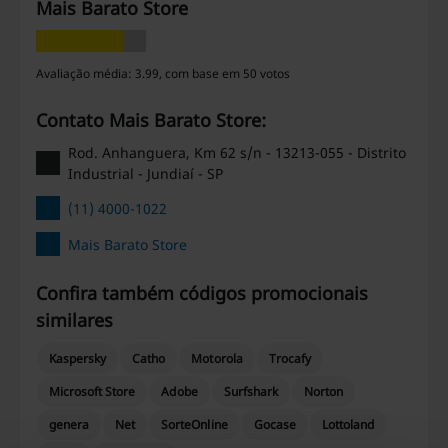
Mais Barato Store
Avaliação média: 3.99, com base em 50 votos
Contato Mais Barato Store:
Rod. Anhanguera, Km 62 s/n - 13213-055 - Distrito
Industrial - Jundiaí - SP
(11) 4000-1022
Mais Barato Store
Confira também códigos promocionais
similares
Kaspersky
Catho
Motorola
Trocafy
Microsoft Store
Adobe
Surfshark
Norton
genera
Net
SorteOnline
Gocase
Lottoland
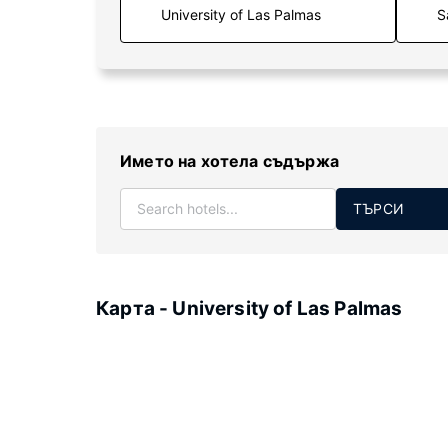
S
Името на хотела съдържа
ТЪРСИ
Карта - University of Las Palmas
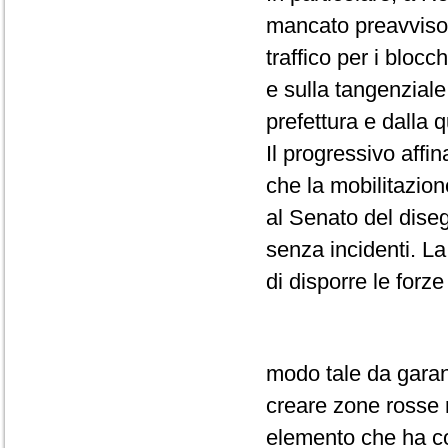
mancato preavviso 
traffico per i bloc
e sulla tangenziale
prefettura e dalla
Il progressivo affi
che la mobilitazio
al Senato del diseg
senza incidenti. La
di disporre le forze
modo tale da garant
creare zone rosse né
elemento che ha con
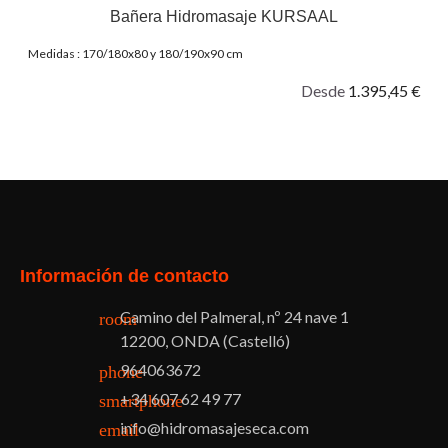
Bañera Hidromasaje KURSAAL
Medidas : 170/180x80 y 180/190x90 cm
Desde
1.395,45 €
Facebook
Twitter
Pinterest
Instagram
Información de contacto
Camino del Palmeral, nº 24 nave 1
room
12200, ONDA (Castelló)
964063672
phone
+34 607 62 49 77
smartphone
info@hidromasajeseca.com
email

__AIM OF THE EXERCISE__
Return only the lines running from the start of the entries above to the line that contains "Il progressivo affi", inclusive, and omit every picture.

__SOLUTION TO THE EXERCISE__
Mais Barato Store
Avaliação média: 3.99, com base em 50 votos
Contato Mais Barato Store:
Rod. Anhanguera, Km 62 s/n - 13213-055 - Distrito
Industrial - Jundiaí - SP
(11) 4000-1022
Mais Barato Store
Confira também códigos promocionais
similares
Kaspersky
Catho
Motorola
Trocafy
Microsoft Store
Adobe
Surfshark
Norton
genera
Net
SorteOnline
Gocase
Lottoland
S
Името на хотела съдържа
ТЪРСИ
Карта - University of Las Palmas
mancato preavviso 
traffico per i bloc
e sulla tangenziale
prefettura e dalla
Il progressivo affi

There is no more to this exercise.